In the next post we will detail the eligibility criteria.

Real estate financing pills (1): forward purchase vs. forward funding

In this article we explain two terms that are becoming increasingly common in the structuring and financing of real estate projects: forward purchase and forward funding.

  • Forward purchase” is a contract for the purchase of a future building, by virtue of which the developer-seller undertakes to promote the construction and marketing of a real estate project within a certain period of time, and the investor-buyer undertakes to pay a price for this real estate project that has already been marketed, and which guarantees him a certain profitability. The consummation of the purchase is subject to a deadline and to the fulfilment of the stipulations of completion of the project and marketing.

It is clear, therefore, that this formula has advantages for the investor-buyer, as he does not have to cover the construction/insolvency risk of the developer, less knowledge of the project development is required and the purchase agreement is much simpler, while on the other hand, the participation rights in the construction/rental phase will be less extensive and the purchase price will probably be higher. Sometimes a down payment of 5% is also agreed at the signing of the contract.

  • Forward funding, on the other hand, is a contract for the purchase of a future building or the purchase of a future thing, whereby the developer-seller undertakes to promote the construction and marketing of a real estate project within a certain period of time, with financing to be provided by the investor-buyer.

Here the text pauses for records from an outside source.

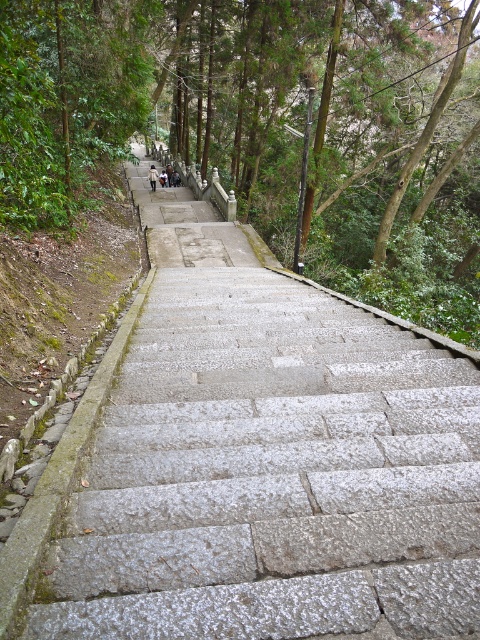 Question: Does gray stone stairs at center have a greater width compared to dark gray stone steps at upper center?

Choices:
 (A) no
 (B) yes

Answer: (B)

Question: Which is nearer to the green leafy tree at upper center?

Choices:
 (A) gray stone stairs at center
 (B) dark gray stone steps at upper center

Answer: (B)

Question: From the image, what is the correct spatial relationship of green leafy tree at upper center in relation to dark gray stone steps at upper center?

Choices:
 (A) right
 (B) left

Answer: (A)

Question: Does gray stone stairs at center appear on the left side of dark gray stone steps at upper center?

Choices:
 (A) no
 (B) yes

Answer: (A)

Question: Which object is positioned closest to the dark gray stone steps at upper center?

Choices:
 (A) gray stone stairs at center
 (B) green leafy tree at upper center

Answer: (B)

Question: Estimate the real-world distances between objects in this image. Which object is farther from the dark gray stone steps at upper center?

Choices:
 (A) gray stone stairs at center
 (B) green leafy tree at upper center

Answer: (A) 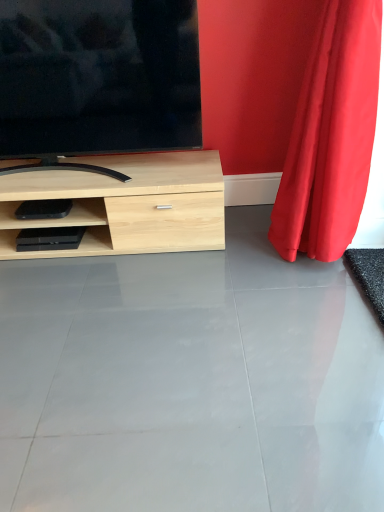 Where is `vacant space in front of red velvet curtain at right`? Image resolution: width=384 pixels, height=512 pixels. vacant space in front of red velvet curtain at right is located at coordinates (311, 322). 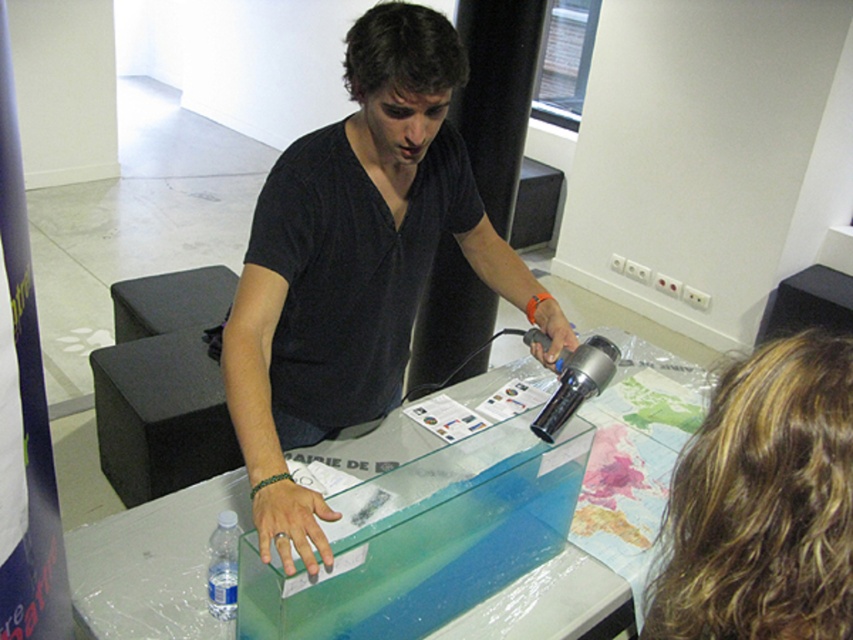 Question: Which of the following is the closest to the observer?

Choices:
 (A) (223, 586)
 (B) (561, 451)
 (C) (259, 328)

Answer: (A)

Question: Is the position of transparent glass table at center less distant than that of black matte shirt at center?

Choices:
 (A) no
 (B) yes

Answer: (A)

Question: Can you confirm if black matte shirt at center is smaller than transparent plastic bottle at lower left?

Choices:
 (A) yes
 (B) no

Answer: (B)

Question: Is transparent glass table at center above black matte shirt at center?

Choices:
 (A) no
 (B) yes

Answer: (A)

Question: Which of the following is the closest to the observer?

Choices:
 (A) transparent glass table at center
 (B) transparent plastic bottle at lower left

Answer: (A)

Question: Considering the real-world distances, which object is closest to the transparent glass table at center?

Choices:
 (A) transparent plastic bottle at lower left
 (B) black matte shirt at center

Answer: (B) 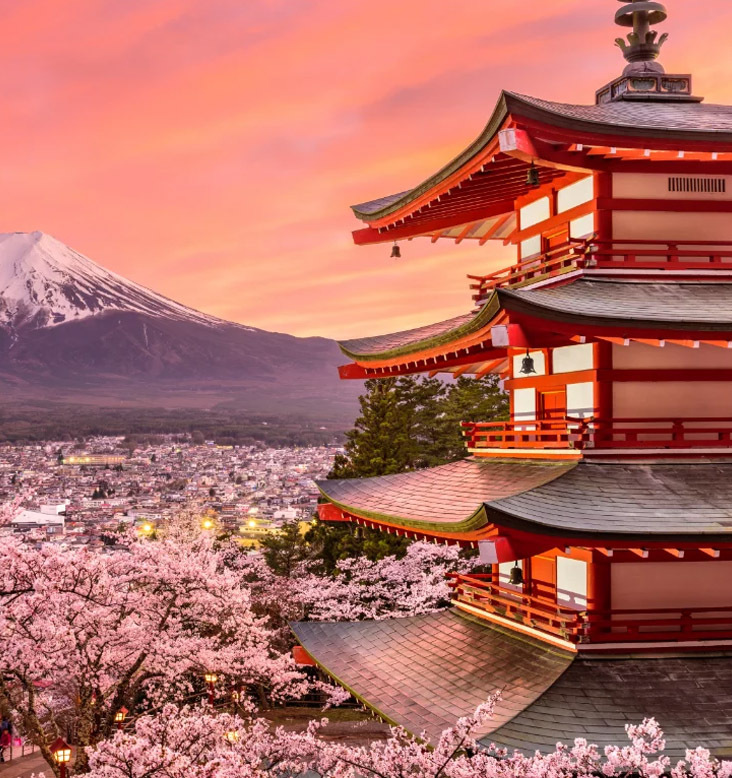 Locate an element on the screen. lamp is located at coordinates (64, 748), (119, 717), (231, 736), (208, 682).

In a forward funding transaction, the parties enter into a purchase and sale agreement with development obligations of the seller at an early stage, often before development work has started and sometimes even before the project has been secured. However, the purchase price, in contrast to the forward purchase, will be paid in instalments depending mainly on the progress of construction (but sometimes also depending on other requirements, such as obtaining the licence, entering into lease agreements, amendment of the building permit, etc.). The last instalment will usually be paid after the usual requirements for the purchase price to be due (registration of the priority notice of transfer; removal of encumbrances from the land, etc.) and after the (main) tenant has taken over the object of the lease (and preferably paid the first rent without reductions) have been fulfilled.

In this case, the developer has the advantage that he needs little or no bank financing, while the buyer – in addition to a higher return – assumes the risk of insolvency and the general risk inherent in construction.

To minimise the risk on the buyer-investor side, not only the due diligence process has to be more detailed but also the sale and purchase agreement has to provide for certain security mechanisms: the seller’s insolvency risk has to be covered; termination rights, if possible, backed by guarantees for the repayment of instalments paid so far, etc. and mechanisms have to be in place to ensure that the requirements for the different instalments of the purchase price can be objectively verified.